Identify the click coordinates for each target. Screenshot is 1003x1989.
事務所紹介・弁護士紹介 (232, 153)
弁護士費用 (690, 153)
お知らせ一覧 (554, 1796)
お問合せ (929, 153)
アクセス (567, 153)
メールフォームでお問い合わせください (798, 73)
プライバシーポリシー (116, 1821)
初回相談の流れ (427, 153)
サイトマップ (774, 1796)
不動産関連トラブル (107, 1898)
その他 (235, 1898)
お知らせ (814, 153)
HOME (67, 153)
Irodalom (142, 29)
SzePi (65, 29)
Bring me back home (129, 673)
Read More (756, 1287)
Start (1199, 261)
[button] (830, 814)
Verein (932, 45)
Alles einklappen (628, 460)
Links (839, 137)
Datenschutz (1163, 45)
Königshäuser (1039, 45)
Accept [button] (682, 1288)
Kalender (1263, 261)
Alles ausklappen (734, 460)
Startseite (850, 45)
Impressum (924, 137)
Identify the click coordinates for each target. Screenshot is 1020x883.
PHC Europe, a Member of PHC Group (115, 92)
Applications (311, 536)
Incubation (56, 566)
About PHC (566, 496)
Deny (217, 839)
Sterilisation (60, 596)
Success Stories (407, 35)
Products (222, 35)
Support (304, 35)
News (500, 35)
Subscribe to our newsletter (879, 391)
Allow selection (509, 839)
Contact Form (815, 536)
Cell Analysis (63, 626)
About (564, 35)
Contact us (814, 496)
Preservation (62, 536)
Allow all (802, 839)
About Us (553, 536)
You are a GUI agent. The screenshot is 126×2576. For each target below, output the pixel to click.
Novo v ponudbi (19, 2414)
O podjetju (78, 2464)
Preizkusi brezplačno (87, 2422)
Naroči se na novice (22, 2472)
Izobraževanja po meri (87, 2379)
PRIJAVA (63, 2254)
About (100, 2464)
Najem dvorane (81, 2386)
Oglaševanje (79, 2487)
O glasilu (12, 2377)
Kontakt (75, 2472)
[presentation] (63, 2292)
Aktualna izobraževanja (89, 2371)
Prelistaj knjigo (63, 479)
· · · ·
# What you need to do:
Repeat the data in its entirety, word for word.

# Output below:
Identify the click coordinates for each target. Screenshot is 1003x1989.
事務所紹介・弁護士紹介 (232, 153)
弁護士費用 (690, 153)
お知らせ一覧 (554, 1796)
お問合せ (929, 153)
アクセス (567, 153)
メールフォームでお問い合わせください (798, 73)
プライバシーポリシー (116, 1821)
初回相談の流れ (427, 153)
サイトマップ (774, 1796)
不動産関連トラブル (107, 1898)
その他 (235, 1898)
お知らせ (814, 153)
HOME (67, 153)
Irodalom (142, 29)
SzePi (65, 29)
Bring me back home (129, 673)
Read More (756, 1287)
Start (1199, 261)
[button] (830, 814)
Verein (932, 45)
Alles einklappen (628, 460)
Links (839, 137)
Datenschutz (1163, 45)
Königshäuser (1039, 45)
Accept [button] (682, 1288)
Kalender (1263, 261)
Alles ausklappen (734, 460)
Startseite (850, 45)
Impressum (924, 137)
Identify the click coordinates for each target. Screenshot is 1020x883.
PHC Europe, a Member of PHC Group (115, 92)
Applications (311, 536)
Incubation (56, 566)
About PHC (566, 496)
Deny (217, 839)
Sterilisation (60, 596)
Success Stories (407, 35)
Products (222, 35)
Support (304, 35)
News (500, 35)
Subscribe to our newsletter (879, 391)
Allow selection (509, 839)
Contact Form (815, 536)
Cell Analysis (63, 626)
About (564, 35)
Contact us (814, 496)
Preservation (62, 536)
Allow all (802, 839)
About Us (553, 536)
You are a GUI agent. The screenshot is 126×2576. For each target below, output the pixel to click.
Novo v ponudbi (19, 2414)
O podjetju (78, 2464)
Preizkusi brezplačno (87, 2422)
Naroči se na novice (22, 2472)
Izobraževanja po meri (87, 2379)
PRIJAVA (63, 2254)
About (100, 2464)
Najem dvorane (81, 2386)
Oglaševanje (79, 2487)
O glasilu (12, 2377)
Kontakt (75, 2472)
[presentation] (63, 2292)
Aktualna izobraževanja (89, 2371)
Prelistaj knjigo (63, 479)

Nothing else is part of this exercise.